Zulip Chat Archive

Stream: lean4

Topic: Comparing `Lean.HashMap` and `Std.HashMap` performance


Jovan Gerbscheid (Sep 05 2024 at 17:08):

In version 4.11.0, the new Std.HashMap was introduced in Lean. I decided to compare the performance to Lean.HashMap for constructing a HashMap, and got some surprising results.
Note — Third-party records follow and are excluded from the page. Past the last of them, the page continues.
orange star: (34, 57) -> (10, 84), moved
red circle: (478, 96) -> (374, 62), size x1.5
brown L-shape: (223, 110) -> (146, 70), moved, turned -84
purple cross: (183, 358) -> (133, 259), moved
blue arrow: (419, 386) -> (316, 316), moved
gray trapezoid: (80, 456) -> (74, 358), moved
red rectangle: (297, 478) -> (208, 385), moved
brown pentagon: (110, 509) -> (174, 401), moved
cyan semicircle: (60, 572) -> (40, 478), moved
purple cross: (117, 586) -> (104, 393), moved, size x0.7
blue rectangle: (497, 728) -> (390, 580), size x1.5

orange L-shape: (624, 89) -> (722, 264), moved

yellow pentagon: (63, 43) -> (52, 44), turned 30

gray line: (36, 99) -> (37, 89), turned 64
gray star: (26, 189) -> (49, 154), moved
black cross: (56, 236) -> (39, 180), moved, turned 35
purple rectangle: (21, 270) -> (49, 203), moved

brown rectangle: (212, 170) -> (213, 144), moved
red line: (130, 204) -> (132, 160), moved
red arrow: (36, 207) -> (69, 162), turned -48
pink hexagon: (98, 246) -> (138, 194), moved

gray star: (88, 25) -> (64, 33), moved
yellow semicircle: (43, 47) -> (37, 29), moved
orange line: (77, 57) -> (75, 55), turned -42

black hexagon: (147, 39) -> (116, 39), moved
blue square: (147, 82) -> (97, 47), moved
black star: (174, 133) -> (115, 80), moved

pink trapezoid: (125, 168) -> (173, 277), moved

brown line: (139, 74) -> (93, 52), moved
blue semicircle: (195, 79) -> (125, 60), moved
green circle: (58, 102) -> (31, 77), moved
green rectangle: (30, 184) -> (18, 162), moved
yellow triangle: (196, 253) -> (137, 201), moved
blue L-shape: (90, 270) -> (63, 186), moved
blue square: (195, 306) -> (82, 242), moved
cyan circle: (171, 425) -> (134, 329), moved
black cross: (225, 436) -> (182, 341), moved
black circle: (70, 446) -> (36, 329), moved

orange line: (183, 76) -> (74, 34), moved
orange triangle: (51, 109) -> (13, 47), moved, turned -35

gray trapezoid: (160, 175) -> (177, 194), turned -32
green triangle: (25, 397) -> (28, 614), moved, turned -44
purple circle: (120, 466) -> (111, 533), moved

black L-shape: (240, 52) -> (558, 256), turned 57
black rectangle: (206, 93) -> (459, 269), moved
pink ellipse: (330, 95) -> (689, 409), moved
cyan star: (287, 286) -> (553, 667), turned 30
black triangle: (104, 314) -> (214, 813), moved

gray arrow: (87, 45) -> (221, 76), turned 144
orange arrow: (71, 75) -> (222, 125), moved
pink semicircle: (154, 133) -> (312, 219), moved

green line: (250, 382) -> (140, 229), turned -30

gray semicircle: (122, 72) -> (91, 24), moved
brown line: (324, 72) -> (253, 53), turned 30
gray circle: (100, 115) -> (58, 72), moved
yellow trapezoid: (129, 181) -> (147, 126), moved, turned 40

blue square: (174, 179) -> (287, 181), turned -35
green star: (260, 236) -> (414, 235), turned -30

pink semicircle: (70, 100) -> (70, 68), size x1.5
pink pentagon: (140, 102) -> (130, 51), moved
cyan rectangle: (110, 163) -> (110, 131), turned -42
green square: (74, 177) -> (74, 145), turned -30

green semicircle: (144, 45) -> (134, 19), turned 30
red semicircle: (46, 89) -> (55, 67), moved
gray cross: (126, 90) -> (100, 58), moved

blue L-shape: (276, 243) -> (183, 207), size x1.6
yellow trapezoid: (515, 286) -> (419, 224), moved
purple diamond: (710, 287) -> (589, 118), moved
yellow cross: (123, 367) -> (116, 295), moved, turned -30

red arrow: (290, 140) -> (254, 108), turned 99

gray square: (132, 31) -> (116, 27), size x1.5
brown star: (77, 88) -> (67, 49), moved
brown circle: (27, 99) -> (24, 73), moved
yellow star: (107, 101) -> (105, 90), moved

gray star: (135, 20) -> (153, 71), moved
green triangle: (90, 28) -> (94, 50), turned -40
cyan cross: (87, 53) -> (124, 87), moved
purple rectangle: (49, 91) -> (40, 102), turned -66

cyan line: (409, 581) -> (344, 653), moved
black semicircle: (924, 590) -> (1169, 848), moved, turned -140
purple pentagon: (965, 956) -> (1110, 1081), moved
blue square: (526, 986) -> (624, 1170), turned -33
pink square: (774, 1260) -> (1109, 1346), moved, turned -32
I would have expected to see similar performance, but I got very different performance, and the performance was also very different in 4.12.0-rc1 compared to 4.11.0. The by far fastest one out of the 4 combinations was Lean.HashMap in 4.11.0, and the next fastest was Std.HashMap in 4.12.0-rc1. Can anyone explain this enormous difference?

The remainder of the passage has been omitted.